* **THE TASK**:
Which lines of the records below contain the word "может"? Report each of them in full.

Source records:
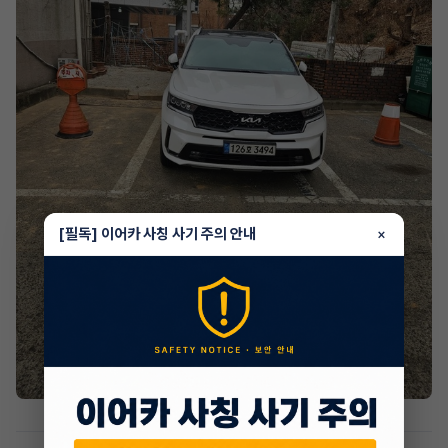
[필독] 이어카 사칭 사기 주의 안내
×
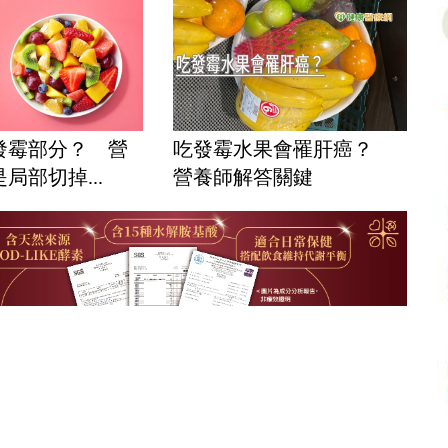
發霉部分？ 營
吃發霉水果會罹肝癌？
局部切掉...
營養師解答關鍵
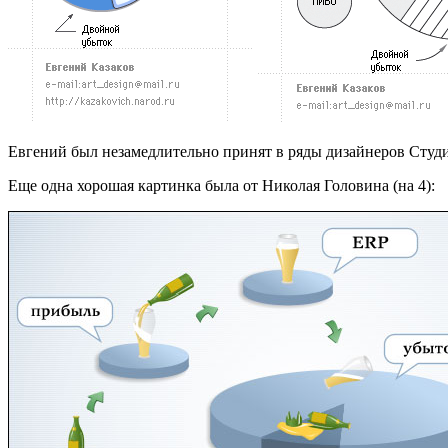
Евгений был незамедлительно принят в ряды дизайнеров Студи
Еще одна хорошая картинка была от Николая Головина (на 4):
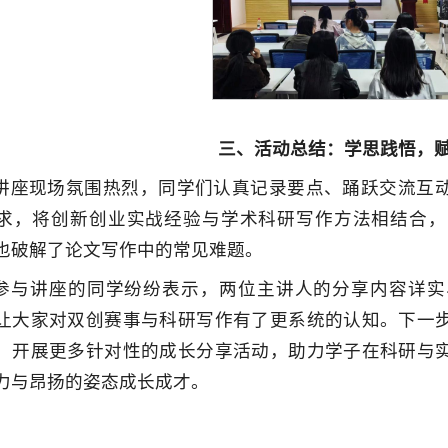
三、活动总结：学思践悟，
讲座现场氛围热烈，同学们认真记录要点、踊跃交流互
求，将创新创业实战经验与学术科研写作方法相结合，
也破解了论文写作中的常见难题。
参与讲座的同学纷纷表示，两位主讲人的分享内容详实
让大家对双创赛事与科研写作有了更系统的认知。下一
，开展更多针对性的成长分享活动，助力学子在科研与
力与昂扬的姿态成长成才。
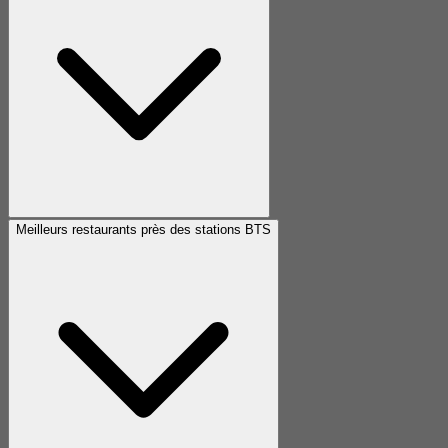
Meilleurs restaurants près des stations BTS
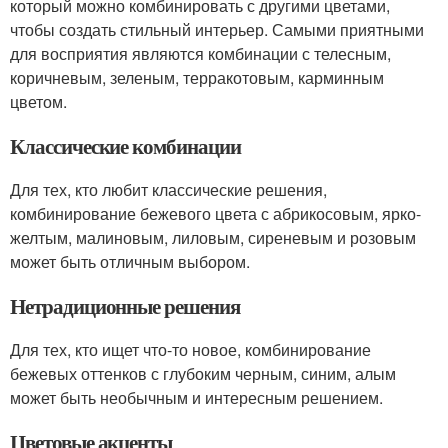
который можно комбинировать с другими цветами,
чтобы создать стильный интерьер. Самыми приятными
для восприятия являются комбинации с телесным,
коричневым, зеленым, терракотовым, карминным
цветом.
Классические комбинации
Для тех, кто любит классические решения,
комбинирование бежевого цвета с абрикосовым, ярко-
желтым, малиновым, лиловым, сиреневым и розовым
может быть отличным выбором.
Нетрадиционные решения
Для тех, кто ищет что-то новое, комбинирование
бежевых оттенков с глубоким черным, синим, алым
может быть необычным и интересным решением.
Цветовые акценты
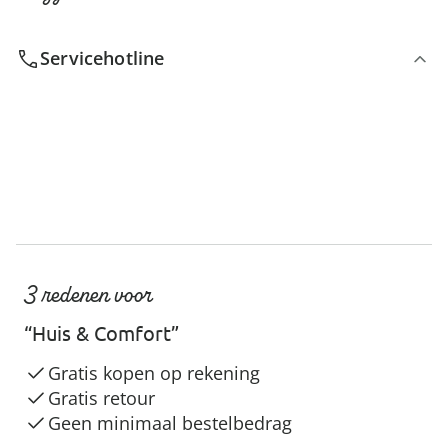
Servicehotline
3 redenen voor
“Huis & Comfort”
Gratis kopen op rekening
Gratis retour
Geen minimaal bestelbedrag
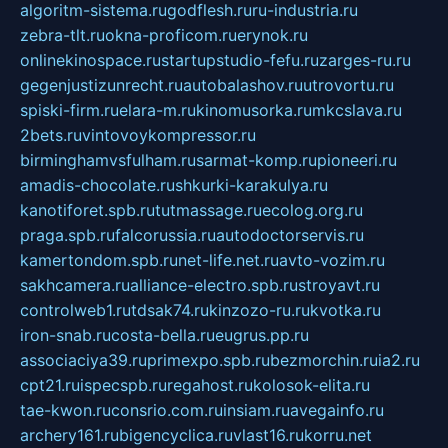
algoritm-sistema.ru
godflesh.ru
ru-industria.ru
zebra-tlt.ru
okna-proficom.ru
erynok.ru
onlinekinospace.ru
startupstudio-fefu.ru
zarges-ru.ru
gegenjustizunrecht.ru
autobalashov.ru
utrovortu.ru
spiski-firm.ru
elara-m.ru
kinomusorka.ru
mkcslava.ru
2bets.ru
vintovoykompressor.ru
birminghamvsfulham.ru
sarmat-komp.ru
pioneeri.ru
amadis-chocolate.ru
shkurki-karakulya.ru
kanotiforet.spb.ru
tutmassage.ru
ecolog.org.ru
praga.spb.ru
falcorussia.ru
autodoctorservis.ru
kamertondom.spb.ru
net-life.net.ru
avto-vozim.ru
sakhcamera.ru
alliance-electro.spb.ru
stroyavt.ru
controlweb1.ru
tdsak74.ru
kinzozo-ru.ru
kvotka.ru
iron-snab.ru
costa-bella.ru
eugrus.pp.ru
associaciya39.ru
primexpo.spb.ru
bezmorchin.ru
ia2.ru
cpt21.ru
ispecspb.ru
regahost.ru
kolosok-elita.ru
tae-kwon.ru
consrio.com.ru
insiam.ru
avegainfo.ru
archery161.ru
bigencyclica.ru
vlast16.ru
korru.net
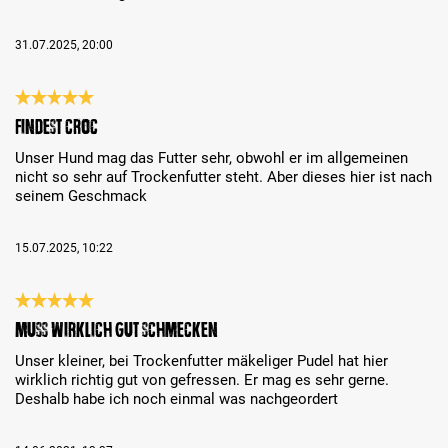
31.07.2025, 20:00
Análise com classificação de 5 de 5 estrelas
Findest Croc
Unser Hund mag das Futter sehr, obwohl er im allgemeinen
nicht so sehr auf Trockenfutter steht. Aber dieses hier ist nach
seinem Geschmack
15.07.2025, 10:22
Análise com classificação de 5 de 5 estrelas
Muss wirklich gut schmecken
Unser kleiner, bei Trockenfutter mäkeliger Pudel hat hier
wirklich richtig gut von gefressen. Er mag es sehr gerne.
Deshalb habe ich noch einmal was nachgeordert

* **RESPONSE BELOW**:
может быть отличным выбором.
может быть необычным и интересным решением.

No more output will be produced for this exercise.